Review Summary: You Blew It!'s Topshelf Records debut is cathartic party emo at its finest.
2011 was a rough year for emo fans. The successive disbandments of My Heart to Joy, Snowing, and Grown Ups were simply too much to bear, and left many followers of the renowned twinkle daddies (forgive me) sobbing as they clung dearly to their Parrot Flies records with what little hope they had left. Certainly, these three acts made their mark and left some seriously big shoes to fill, but bands like Orlando, FL’s You Blew It! have proven that there is no shortage of nerdy, cat-loving math rockers in the punk scene willing to step up to the plate. With their new Topshelf Records debut, You Blew It! truly show improvement from their first two EPs, and will undoubtedly win over any remaining skeptics of their previous work (if there are any). Through the use of jangly guitar riffs and scatterbrained lyrics, Grow Up, Dude
perfectly encompasses the genre’s quirky charm and rivals Snowing’s I Could Do Whatever I Wanted If I Wanted
as the best sing-along party emo album to have come out in recent years.
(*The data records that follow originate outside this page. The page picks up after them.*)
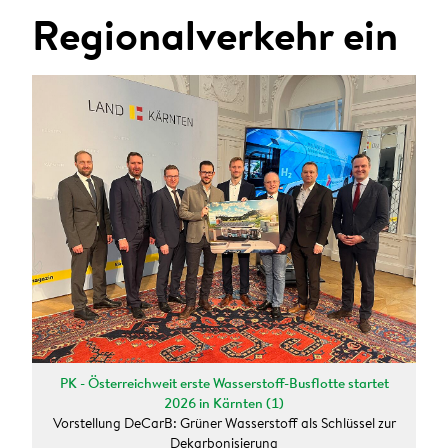
ANMELDEN
Regionalverkehr ein
Sie wollen unsere aktuellen Presseaussendungen
automatisch per E-Mail erhalten?
Zum Presseverteiler
PK - Österreichweit erste Wasserstoff-Busflotte startet
2026 in Kärnten (1)
Vorstellung DeCarB: Grüner Wasserstoff als Schlüssel zur
Dekarbonisierung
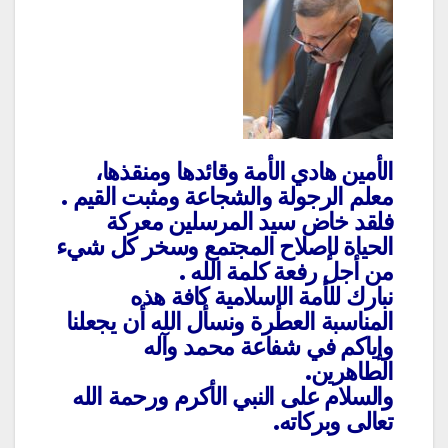
الأمين هادي الأمة وقائدها ومنقذها،
معلم الرجولة والشجاعة ومثبت القيم .
فلقد خاض سيد المرسلين معركة
الحياة لإصلاح المجتمع وسخر كل شيء
من أجل رفعة كلمة الله .
نبارك للأمة الإسلامية كافة هذه
المناسبة العطرة ونسأل الله أن يجعلنا
وإياكم في شفاعة محمد وآله
الطاهرين.
والسلام على النبي الأكرم ورحمة الله
تعالى وبركاته.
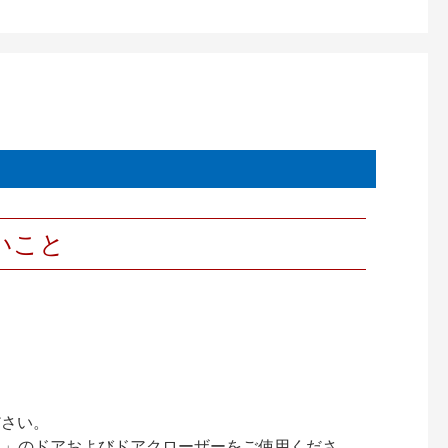
いこと
ださい。
ック）」のドアおよびドアクローザーをご使用くださ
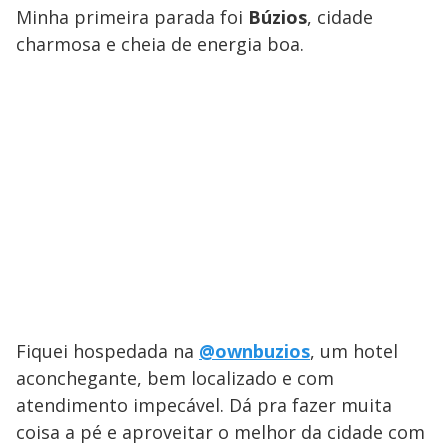
Minha primeira parada foi
Búzios
, cidade
charmosa e cheia de energia boa.
Fiquei hospedada na
@ownbuzios
, um hotel
aconchegante, bem localizado e com
atendimento impecável. Dá pra fazer muita
coisa a pé e aproveitar o melhor da cidade com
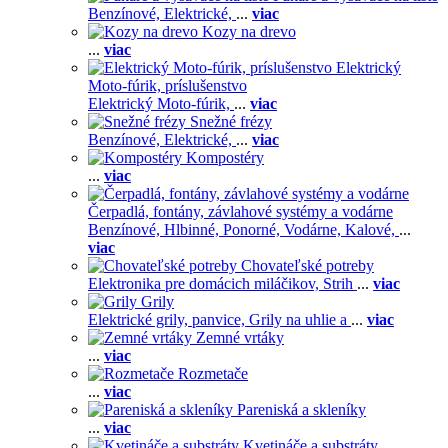
Benzínové,
Elektrické,
...
viac
Kozy na drevo
...
viac
Elektrický
Moto-fúrik, príslušenstvo
Elektrický Moto-fúrik,
...
viac
Snežné frézy
Benzínové,
Elektrické,
...
viac
Kompostéry
...
viac
Čerpadlá, fontány, závlahové systémy a vodárne
Benzínové,
Hlbinné,
Ponorné,
Vodárne,
Kalové,
...
viac
Chovateľské potreby
Elektronika pre domácich miláčikov,
Strih
...
viac
Grily
Elektrické grily, panvice,
Grily na uhlie a
...
viac
Zemné vrtáky
...
viac
Rozmetače
...
viac
Pareniská a skleníky
...
viac
Kvetináče a substráty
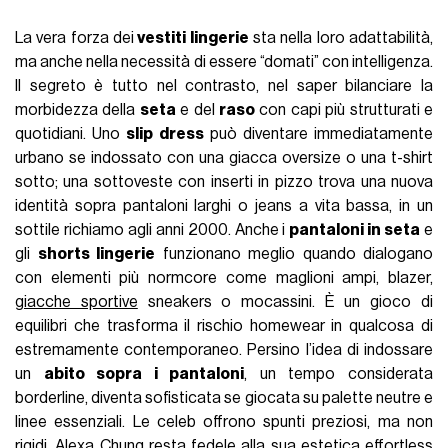
La vera forza dei
vestiti lingerie
sta nella loro adattabilità,
ma anche nella necessità di essere “domati” con intelligenza.
Il segreto è tutto nel contrasto, nel saper bilanciare la
morbidezza della
seta
e del
raso
con capi più strutturati e
quotidiani. Uno
slip dress
può diventare immediatamente
urbano se indossato con una giacca oversize o una t-shirt
sotto; una sottoveste con inserti in pizzo trova una nuova
identità sopra pantaloni larghi o jeans a vita bassa, in un
sottile richiamo agli anni 2000. Anche i
pantaloni in seta
e
gli
shorts lingerie
funzionano meglio quando dialogano
con elementi più normcore come maglioni ampi, blazer,
giacche sportive
sneakers o mocassini. È un gioco di
equilibri che trasforma il rischio homewear in qualcosa di
estremamente contemporaneo. Persino l’idea di indossare
un
abito sopra i pantaloni
, un tempo considerata
borderline, diventa sofisticata se giocata su palette neutre e
linee essenziali. Le celeb offrono spunti preziosi, ma non
rigidi.
Alexa Chung
resta fedele alla sua estetica effortless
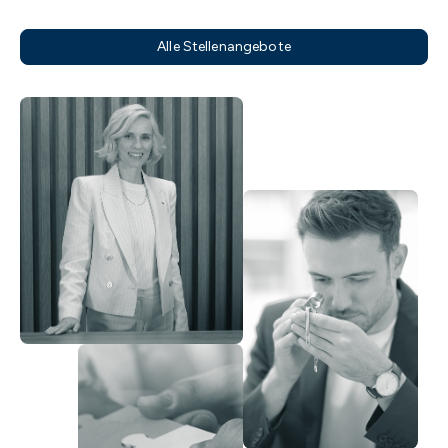
Alle Stellenangebote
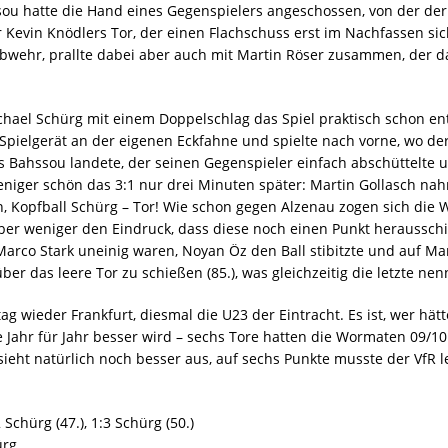
u hatte die Hand eines Gegenspielers angeschossen, von der der Ba
 Kevin Knödlers Tor, der einen Flachschuss erst im Nachfassen sich
stabwehr, prallte dabei aber auch mit Martin Röser zusammen, d
ael Schürg mit einem Doppelschlag das Spiel praktisch schon ent
pielgerät an der eigenen Eckfahne und spielte nach vorne, wo der 
Bahssou landete, der seinen Gegenspieler einfach abschüttelte 
niger schön das 3:1 nur drei Minuten später: Martin Gollasch nah
ten, Kopfball Schürg – Tor! Wie schon gegen Alzenau zogen sich di
ber weniger den Eindruck, dass diese noch einen Punkt heraussch
Marco Stark uneinig waren, Noyan Öz den Ball stibitzte und auf Ma
ber das leere Tor zu schießen (85.), was gleichzeitig die letzte ne
ieder Frankfurt, diesmal die U23 der Eintracht. Es ist, wer hätte
ve Jahr für Jahr besser wird – sechs Tore hatten die Wormaten 09/1
ieht natürlich noch besser aus, auf sechs Punkte musste der VfR let
 Schürg (47.), 1:3 Schürg (50.)
ürg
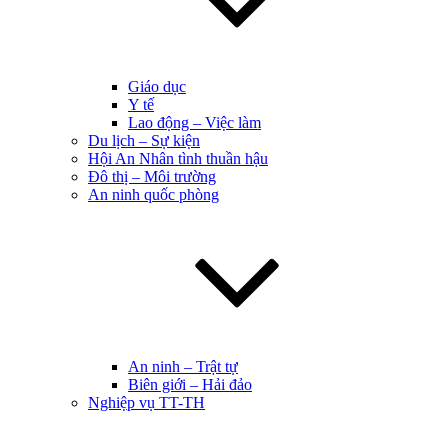
Giáo dục
Y tế
Lao động – Việc làm
Du lịch – Sự kiện
Hội An Nhân tình thuần hậu
Đô thị – Môi trường
An ninh quốc phòng
An ninh – Trật tự
Biên giới – Hải đảo
Nghiệp vụ TT-TH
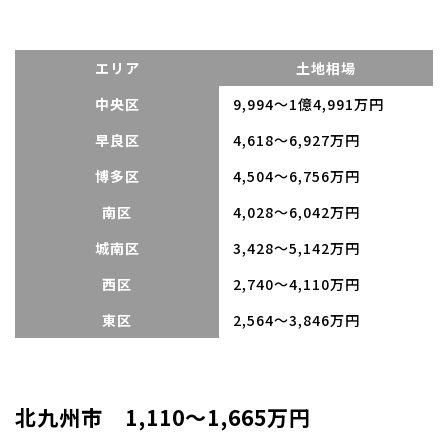
エリア
土地相場
中央区
9,994～1億4,991万円
早良区
4,618～6,927万円
博多区
4,504～6,756万円
南区
4,028～6,042万円
城南区
3,428～5,142万円
西区
2,740～4,110万円
東区
2,564～3,846万円
北九州市 1,110～1,665万円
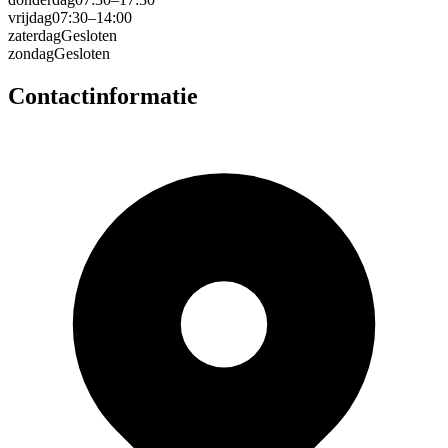
vrijdag
07:30–14:00
zaterdag
Gesloten
zondag
Gesloten
Contactinformatie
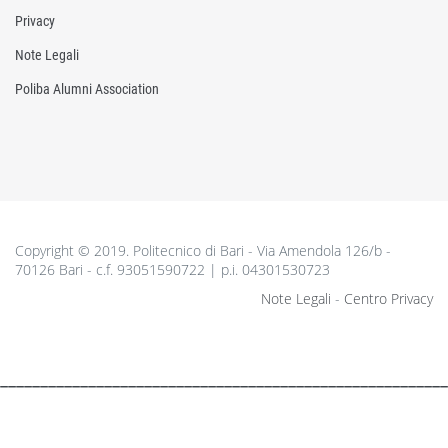
Privacy
Note Legali
Poliba Alumni Association
Copyright © 2019. Politecnico di Bari - Via Amendola 126/b -
70126 Bari - c.f. 93051590722 | p.i. 04301530723
Note Legali
-
Centro Privacy
________________________________________________________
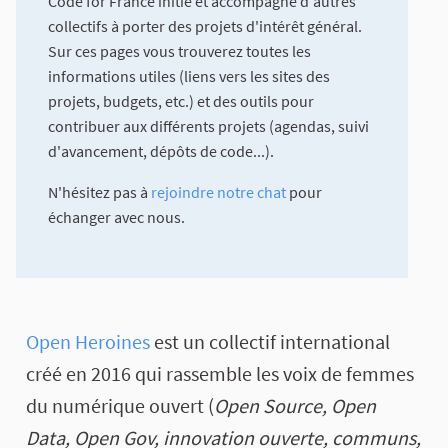
Code for France initie et accompagne d'autres
collectifs à porter des projets d'intérêt général.
Sur ces pages vous trouverez toutes les
informations utiles (liens vers les sites des
projets, budgets, etc.) et des outils pour
contribuer aux différents projets (agendas, suivi
d'avancement, dépôts de code...).
N'hésitez pas à
rejoindre notre chat
pour
échanger avec nous.
Open Heroines
est un collectif international
créé en 2016 qui rassemble les voix de femmes
du numérique ouvert (
Open Source, Open
Data, Open Gov, innovation ouverte, communs,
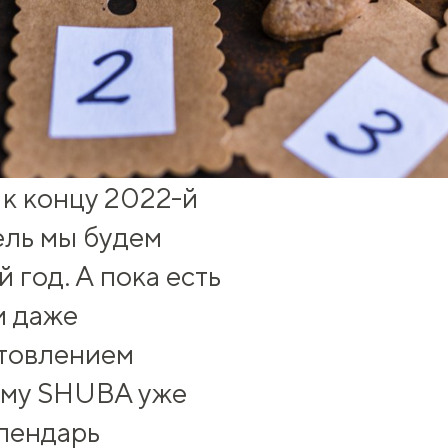
 к концу 2022-й
ель мы будем
 год. А пока есть
и даже
отовлением
ому SHUBA уже
алендарь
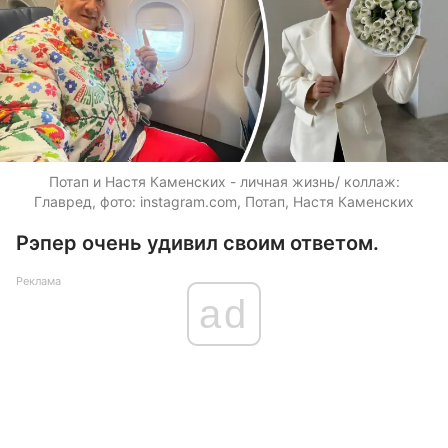
Потап и Настя Каменских - личная жизнь/ коллаж:
Главред, фото: instagram.com, Потап, Настя Каменских
Рэпер очень удивил своим ответом.
Реклама
ad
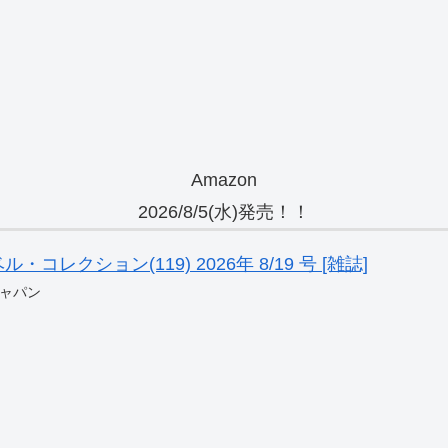
Amazon
2026/8/5(水)発売！！
レクション(119) 2026年 8/19 号 [雑誌]
ャパン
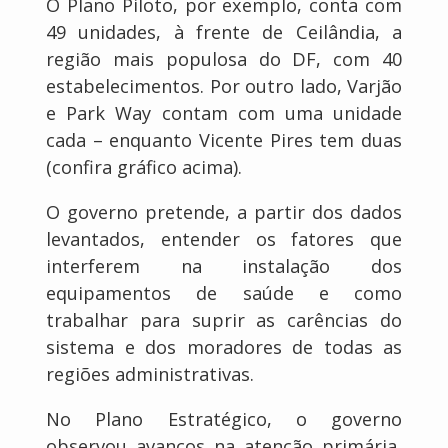
O Plano Piloto, por exemplo, conta com
49 unidades, à frente de Ceilândia, a
região mais populosa do DF, com 40
estabelecimentos. Por outro lado, Varjão
e Park Way contam com uma unidade
cada – enquanto Vicente Pires tem duas
(confira gráfico acima).
O governo pretende, a partir dos dados
levantados, entender os fatores que
interferem na instalação dos
equipamentos de saúde e como
trabalhar para suprir as carências do
sistema e dos moradores de todas as
regiões administrativas.
No Plano Estratégico, o governo
observou avanços na atenção primária,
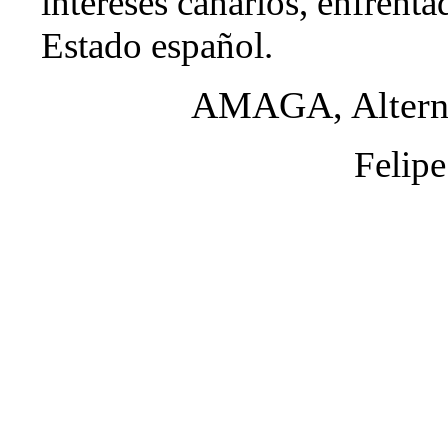
intereses canarios, enfrenta
Estado español.
AMAGA, Alterna
Felip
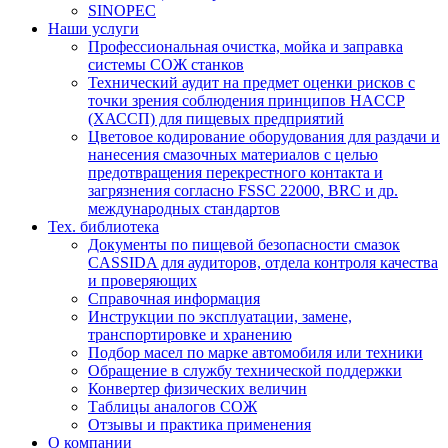
SINOPEC
Наши услуги
Профессиональная очистка, мойка и заправка
системы СОЖ станков
Технический аудит на предмет оценки рисков с
точки зрения соблюдения принципов HACCP
(ХАССП) для пищевых предприятий
Цветовое кодирование оборудования для раздачи и
нанесения смазочных материалов с целью
предотвращения перекрестного контакта и
загрязнения согласно FSSC 22000, BRC и др.
международных стандартов
Тех. библиотека
Документы по пищевой безопасности смазок
CASSIDA для аудиторов, отдела контроля качества
и проверяющих
Справочная информация
Инструкции по эксплуатации, замене,
транспортировке и хранению
Подбор масел по марке автомобиля или техники
Обращение в службу технической поддержки
Конвертер физических величин
Таблицы аналогов СОЖ
Отзывы и практика применения
О компании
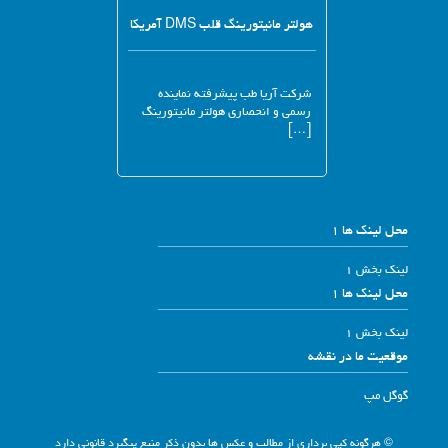
هولتر مانیتورینگ قلب DMS آمریکا
شرکت آریا طب پیشرفته نماینده
رسمی و انحصاری هولتر مانیتورینگ
[…]
محل لینک ها 1
لینک بخش 1
محل لینک ها 1
لینک بخش 1
موقعیت ما در نقشه
گوگل مپ
© هرگونه کپی برداری از مطالب و عکس ها بدون ذکر منبع پیگیرد قانونی دارد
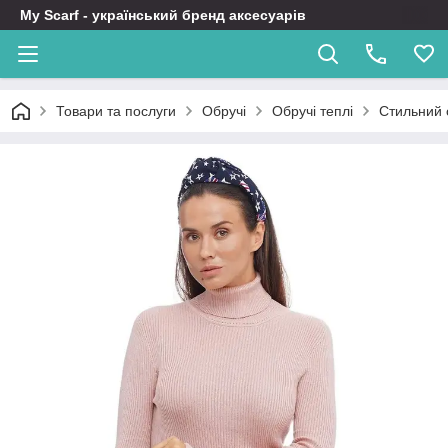
My Scarf - український бренд аксесуарів
Товари та послуги
Обручі
Обручі теплі
Стильний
Despite the polished, relaxed delivery of You Blew It!’s previous EP, Grow Up, Dude
takes on a bit more of an unrefined approach. Fuzzier production and a “shoutier” singing delivery on most tracks give the album a different aesthetic than The Past in Present
. While instrumentals still remain technical and interesting, the main focus has been shifted to the vocal department, run by Tanner Jones. Throughout the course of the album he intimately and humorously details countless parties, late-night hangs, and personal interactions. Take “I’m Bill Paxton” for example, in which Jones exclaims, “I’m right where I need to be: Spending sleepless nights at Steven’s and drinking too much coffee.” The lackadaisical, witty nature of the lyrics is perhaps the album’s most endearing aspect, and gives Grow, Up Dude a sense of individuality, which is something that is often lacking in the genre.
“Good for Bond, Bad for You” highlights everything that You Blew It! does well, featuring impressive drumming patterns, winding lead guitar lines, and drunkenly poetic lyrics such as, “Everything that you claim you’re into, you’re nothing to get attached to” - one of the many lines that makes the album so immediately memorable and easy to grasp. Lighthearted confrontation is a recurring lyrical theme that also pops up in the track (and in others as well) when Jones explains, “If you had anywhere else to be besides stealing beer at parties, frankly I’d be surprised.” As if the track was not likeable enough already, a guest vocal appearance by Steven Gray of Dikembe and Wavelets helps to add some variety, solidifying it as the standout track on the album, though the others are not far behind.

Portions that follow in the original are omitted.